PRONOSTICO LAZIO-ROMA – Un derby non è mai stato, non è e non sarà mai una partita come le altre, soprattutto se il derby in questione è quello di Roma. Lazio e Roma si contenderanno la supremazia sulla Città Eterna da domani al prossimo scontro, in una partita che, storicamente, prevede sempre tanto spettacolo. La sfida andrà in scena domani, domenica 19 marzo, alle ore 18. Il teatro sarà ovviamente lo stadio Olimpico, che domani si tingerà di biancoceleste, giocando in casa la Lazio.

LAZIO-ROMA: COME ARRIVANO LE DUE SQUADRE?

Lazio e Roma ricoprono, rispettivamente, la terza e la quinta posizione in campionato. La squadra allenata da Sarri è a quota 49 punti in classifica, mentre i ragazzi di Mourinho inseguono a quota 47.

Entrambe le compagini daranno battaglia a Milan, Inter e Atalanta per ottenere un posto tra le prime quattro, che garantirebbe un posto alla prossima Champions League. Vincere domani sarà fondamentale per tenere il passo delle rivali.

La Lazio non sta passando il miglior momento dell’era Sarri, i biancocelesti infatti sono usciti dalle coppe europee, a causa della doppia sconfitta contro l’AZ agli ottavi di Conference League. Nell’ultima giornata di Serie A Milinkovic-Savic e compagni sono invece stati fermati sul pareggio dal Bologna di Thiago Motta.

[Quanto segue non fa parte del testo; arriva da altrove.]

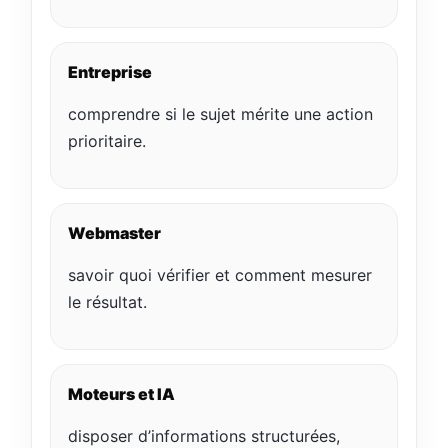
Entreprise
comprendre si le sujet mérite une action
prioritaire.
Webmaster
savoir quoi vérifier et comment mesurer
le résultat.
Moteurs et IA
disposer d’informations structurées,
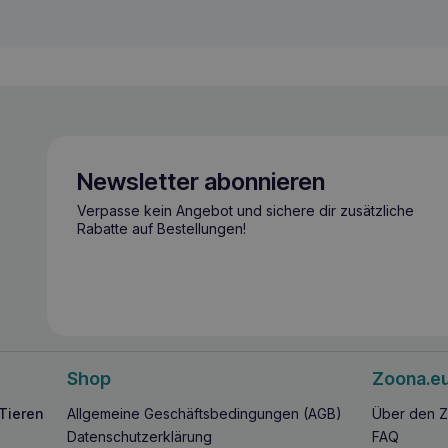
Newsletter abonnieren
Verpasse kein Angebot und sichere dir zusätzliche
Rabatte auf Bestellungen!
Shop
Zoona.e
 Tieren
Allgemeine Geschäftsbedingungen (AGB)
Über den Z
Datenschutzerklärung
FAQ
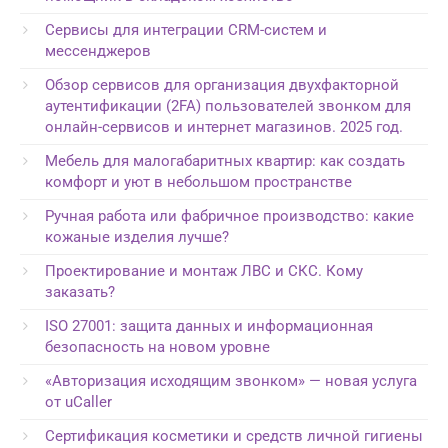
Сервисы для интеграции CRM-систем и
мессенджеров
Обзор сервисов для организация двухфакторной
аутентификации (2FA) пользователей звонком для
онлайн-сервисов и интернет магазинов. 2025 год.
Мебель для малогабаритных квартир: как создать
комфорт и уют в небольшом пространстве
Ручная работа или фабричное производство: какие
кожаные изделия лучше?
Проектирование и монтаж ЛВС и СКС. Кому
заказать?
ISO 27001: защита данных и информационная
безопасность на новом уровне
«Авторизация исходящим звонком» — новая услуга
от uCaller
Сертификация косметики и средств личной гигиены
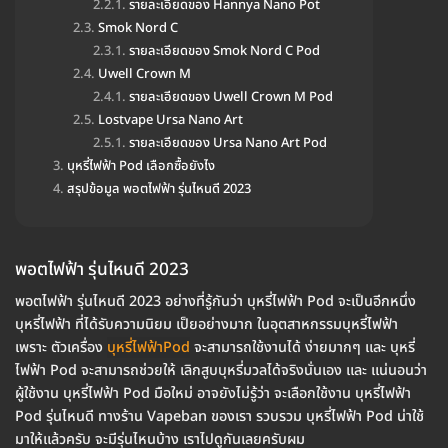
รายละเอียดของ Hannya Nano Pot
Smok Nord C
รายละเอียดของ Smok Nord C Pod
Uwell Crown M
รายละเอียดของ Uwell Crown M Pod
Lostvape Ursa Nano Art
รายละเอียดของ Ursa Nano Art Pod
บุหรี่ไฟฟ้า Pod เลือกซื้อยังไง
สรุปข้อมูล พอตไฟฟ้า รุ่นไหนดี 2023
พอตไฟฟ้า รุ่นไหนดี 2023
พอตไฟฟ้า รุ่นไหนดี 2023 อย่างที่รู้กันว่า บุหรี่ไฟฟ้า Pod จะเป็นอีกหนึ่ง
บุหรี่ไฟฟ้า ที่ได้รับความนิยม เป็ยอย่างมาก ในอุตสาหกรรมบุหรี่ไฟฟ้า
เพราะ ตัวเครื่อง
บุหรี่ไฟฟ้าPod
จะสามารถใช้งานได้ ง่ายมากๆ และ บุหรี่
ไฟฟ้า Pod จะสามารถช่วยให้ เลิกสูบบุหรี่มวลได้จริงนั่นเอง และ แน่นอนว่า
ผู้ใช้งาน บุหรี่ไฟฟ้า Pod มือใหม่ อาจยังไม่รู้ว่า จะเลือกใช้งาน บุหรี่ไฟฟ้า
Pod รุ่นไหนดี ทางร้าน Vapeban ของเรา รวบรวม บุหรี่ไฟฟ้า Pod น่าใช้
มาให้แล้วครับ จะมีรุ่นไหนบ้าง เราไปดูกันเลยครับผม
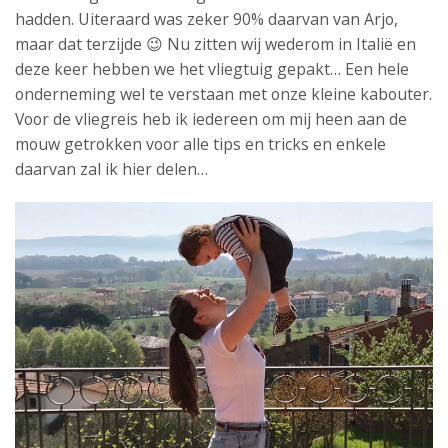
hadden. Uiteraard was zeker 90% daarvan van Arjo,
maar dat terzijde 😉 Nu zitten wij wederom in Italië en
deze keer hebben we het vliegtuig gepakt… Een hele
onderneming wel te verstaan met onze kleine kabouter.
Voor de vliegreis heb ik iedereen om mij heen aan de
mouw getrokken voor alle tips en tricks en enkele
daarvan zal ik hier delen…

La Roma di Jose Mourinho ha perso punti importanti contro Cremonese e Sassuolo, perdendo entrambe le sfide. Nel mezzo la vittoria contro la Juventus che ha dato morale in vista della doppia sfida contro la Real Sociedad, dove grazie alla vittoria all’Olimpico e al pareggio ottenuto in Spagna i giallorossi hanno trionfato e passato il turno, accedendo così ai quarti di Europa League.

PRONOSTICO LAZIO-ROMA: I PRECEDENTI

Si giocherà il derby numero 180 in competizioni ufficiali. La Roma ha vinto 67 volte, i pareggi sono stati 63, mentre le vittorie della Lazio 49.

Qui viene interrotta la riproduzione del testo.